Sensação de alívio e angústia, ao perceber que evitamos o abismo e vemos agora alguém a beira da queda. Deixar o tempo trazer o despertar, não é nada fácil. Também, não estamos livres da sedutora malandragem, sejamos humildes em reconhecer.
.
Texto separado em 2 níveis:
Nível 1– Leitura rápida – Feito para pessoas ansiosas, apressadas, com vício na leitura rápida, que desprezam detalhes.
Nível 2 – Leitura normal – Indicado para pessoas com o hábito da leitura, capazes de analisar o conteúdo, que desejam estimular o pensamento crítico, com ineteresse em assuntos atemporais e novas perguntas.
.
Nível 1 – Leitura Rápida
É alívio e ao mesmo tempo angústia, perceber que uma pessoa caiu ou está caindo no abismo provocado pela enganação. Principalmente se a pessoa ou grupo de pessoas, é do nosso convívio cotidiano, familiar. Aquele momento em que sabemos como foi construído o caminho errado que levou quem estamos vendo, ouvindo ou lendo, a se entregar a uma bobagem com ares de faz todo sentido.

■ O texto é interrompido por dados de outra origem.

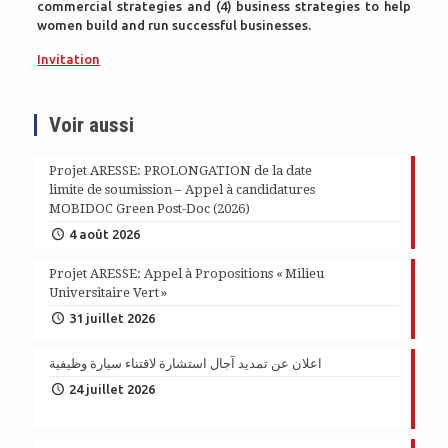
commercial strategies and (4) business strategies to help
women build and run successful businesses.
Invitation
Voir aussi
Projet ARESSE: PROLONGATION de la date
limite de soumission – Appel à candidatures
MOBIDOC Green Post-Doc (2026)
4 août 2026
Projet ARESSE: Appel à Propositions « Milieu
Universitaire Vert »
31 juillet 2026
اعلان عن تمديد آجال استشارة لاقتناء سيارة وظيفية
24 juillet 2026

Dá vontade de falar, de mostrar que as coisas não são como venderam, que há uma arquitetura maldosa que não foi percebida. Essa vontade é angustiante, porque podemos encontrar resistência, ouvir argumentos equivocados que parecem irreversíveis, por mais esforços que façamos em mostrar a realidade e assim provocamos conflito, sem ajudar em nada.
Ter que esperar o tempo mostrar a verdade ou dar um choque na pessoa que estamos observando, não é fácil como parece. Exige sabedoria, paciência e treino, para em segundos decidir se afastar, não intervir. Além disso, valorizar o pensamento: “ufa, poderia ser eu fazendo isso!”. Nitidamente as palavras, os gestos ou o raciocínio da pessoa enganada, são entregues aos poucos, vendidas pelo lixo humano que cria ilusões e mentiras, a partir de técnicas ou malandragem pura, com palavras que funcionam como gatilho e transformam uma bobagem em algo que faz sentido.

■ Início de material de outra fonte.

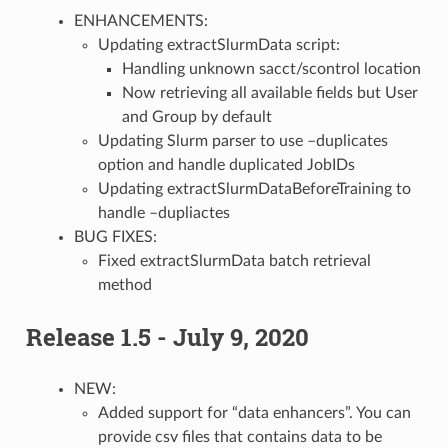
ENHANCEMENTS:
Updating extractSlurmData script:
Handling unknown sacct/scontrol location
Now retrieving all available fields but User
and Group by default
Updating Slurm parser to use –duplicates
option and handle duplicated JobIDs
Updating extractSlurmDataBeforeTraining to
handle –dupliactes
BUG FIXES:
Fixed extractSlurmData batch retrieval
method
Release 1.5 - July 9, 2020
NEW:
Added support for “data enhancers”. You can
provide csv files that contains data to be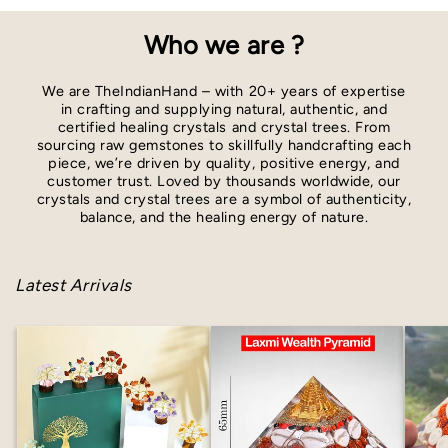
Who we are ?
We are TheIndianHand – with 20+ years of expertise
in crafting and supplying natural, authentic, and
certified healing crystals and crystal trees. From
sourcing raw gemstones to skillfully handcrafting each
piece, we’re driven by quality, positive energy, and
customer trust. Loved by thousands worldwide, our
crystals and crystal trees are a symbol of authenticity,
balance, and the healing energy of nature.
Latest Arrivals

Estar na condição de apenas observando é muito bom, traz alívio. Por outro lado, não há receita ou lista de regras que possa formar um escudo inviolável. O conjunto, a soma de conhecimento e sabedoria, nunca será suficiente. Há muito tempo, desde os pensadores de antes da Era Cristã, até os dias atuais, temos alertas sobre a sabedoria que já existe, funciona e que ignorada por nós, provoca a repetição de erros e enganos de agora.

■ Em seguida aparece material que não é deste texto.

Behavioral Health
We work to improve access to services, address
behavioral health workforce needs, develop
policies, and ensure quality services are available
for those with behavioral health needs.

Sejamos então humildes, para reconhecer que a antitolice é um processo contínuo, onde mesmo entendendo as armas de sedução disparadas contra nós, não estaremos totalmente protegidos, imunes ao que leva a pensar que algo faz todo sentido, sendo na verdade um engano. Qualquer que seja o preço a ser pago por não participar, não mergulhar numa bobagem, será merréquinha perto do valor que tem o alívio, por perceber que estamos apenas observando, entendendo a construção e o resultado de quem se entregou a uma tolice. Por deixar o tempo agir e despertar a pessoa enganada, ganhamos mais sabedoria e experiência, porém, nunca teremos o suficiente, será um processo contínuo e nada fácil.
.
Nível 2 – Leitura Normal
Imagine um momento qualquer em que, como quem está apenas observando à distância, somos capazes de perceber a tolice no que uma pessoa diz, faz ou acredita. Percebemos a sequência de enganos, sequenciados em semelhança a construção de uma casa, com fundação, alicerce, piso, paredes e teto. É uma metáfora que ajuda a entender como este momento observado, não aconteceu por acaso e não é instantâneo.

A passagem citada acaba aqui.